Le naufrage de Mexès
Coupable sur le 1-0 et le 3-1,
Philippe Mexès a illustré ce constat cruel : la légendaire solidité de l'arrière garde française héritée de l'ère Aimé Jacquet n'est plus qu'un lointain souvenir. Sélectionné épisodiquement depuis la nomination de Domenech, en 2004, le stoppeur de la Roma s'était sans doute mis trop de pression pour son premier grand rendez-vous en Bleu. Mais s'il est complètement passé au travers, Mexès n'est pas le seul fautif (Mandanda a lui aussi reconnu sa part de responsabilité). Et on peut notamment se demander comment une équipe qui aligne quatre défenseurs et deux milieux récupérateurs peut se faire balader par une sélection tellement nulle que ses supporters réclamaient il y a quelques mois qu'elle se retire de son propre Euro.
Si la tentation de charger Domenech après une telle débâcle est grande, on a surtout envie de mettre le doigt sur une réalité dure à avaler : l'équipe de France n'est plus ce qu'elle était. Comme nous le soulignons dans la présentation du match, le rajeunissement pourtant réclamée par le public n'est pas aussi enthousiasmant que certains pouvaient le penser. Surtout parce qu'il n'a pas été planifié. Derrière
Thierry Henry, le dernier rescapé de France 98, les joueurs les plus expérimentés se nomment
William Gallas,
Sidney Govou ou
Lassana Diarra. Sans vouloir les blâmer, ils sont loin des
Thuram,
Zidane et
Vieira. L'EdF manque de tauliers. Et un taulier, c'est comme le bon fromage. Ça s'affine avec le temps.
Domenech dans la tourmenteDu temps, malheureusement, l'équipe de France n'en a pas beaucoup. La Serbie, c'est mercredi. Et si la victoire des ex-Yougoslaves devant les Féroé (2-0) n'était guère brillante, les Bleus ont intérêt à se ressaisir sous peine de se retrouver dans une position plus qu'inconfortable. Le supposé objectif de 5 points en 3 matchs établi par le président de la FFF Jean-Pierre Escalettes paraissait peu ambitieux. Il prend aujourd'hui des airs de montagne, puisqu'il faudra enchaîner deux victoires pour l'atteindre. Même si la Roumanie a elle aussi sombrée, à domicile face à la Lituanie (0-3).

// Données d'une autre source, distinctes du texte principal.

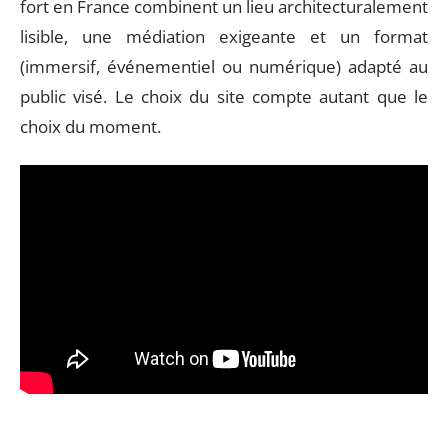
fort en France combinent un lieu architecturalement
lisible, une médiation exigeante et un format
(immersif, événementiel ou numérique) adapté au
public visé. Le choix du site compte autant que le
choix du moment.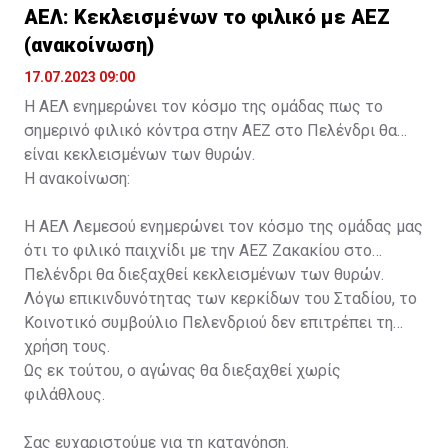
ΑΕΛ: Κεκλεισμένων το φιλικό με ΑΕΖ
(ανακοίνωση)
17.07.2023 09:00
Η ΑΕΛ ενημερώνει τον κόσμο της ομάδας πως το
σημερινό φιλικό κόντρα στην ΑΕΖ στο Πελένδρι θα
είναι κεκλεισμένων των θυρών.
Η ανακοίνωση:
Η ΑΕΛ Λεμεσού ενημερώνει τον κόσμο της ομάδας μας
ότι το φιλικό παιχνίδι με την ΑΕΖ Ζακακίου στο
Πελένδρι θα διεξαχθεί κεκλεισμένων των θυρών.
Λόγω επικινδυνότητας των κερκίδων του Σταδίου, το
Κοινοτικό συμβούλιο Πελενδριού δεν επιτρέπει τη
χρήση τους.
Ως εκ τούτου, ο αγώνας θα διεξαχθεί χωρίς
φιλάθλους.
Σας ευχαριστούμε για τη κατανόηση.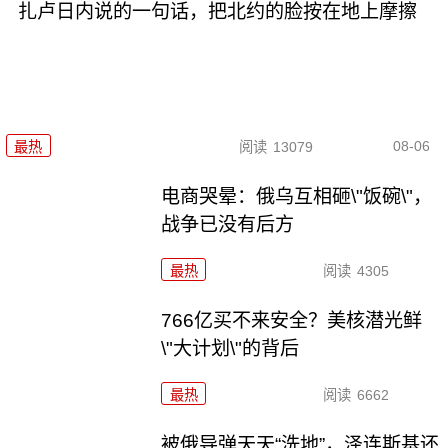
扎卢日内说的一句话，把北约的脸按在地上摩擦
08-06
最热
阅读
13079
电商哭晕：俄乌互相砸\"饭碗\"，
战争已没有后方
最热
阅读
4305
766亿买不来安全？美核潜光鲜
\"大计划\"的背后
最热
阅读
6662
被俄导弹天天“洗地”，泽连斯基还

La question du remplacement de Domenech va revenir au cœur du débat. Mais la décision qui s'imposait en juin dernier n'est plus aussi simple à prendre maintenant que la campagne de qualification pour la Coupe du Monde 2010 est lancée. Le calendrier impose effectivement d'attendre le déplacement en Roumanie, le 11 octobre, pour faire les comptes. Il y aura alors une pause de 5 mois avant de se rendre en Lituanie, en mars 2009. Reste à savoir si d'ici là il ne sera pas déjà trop tard.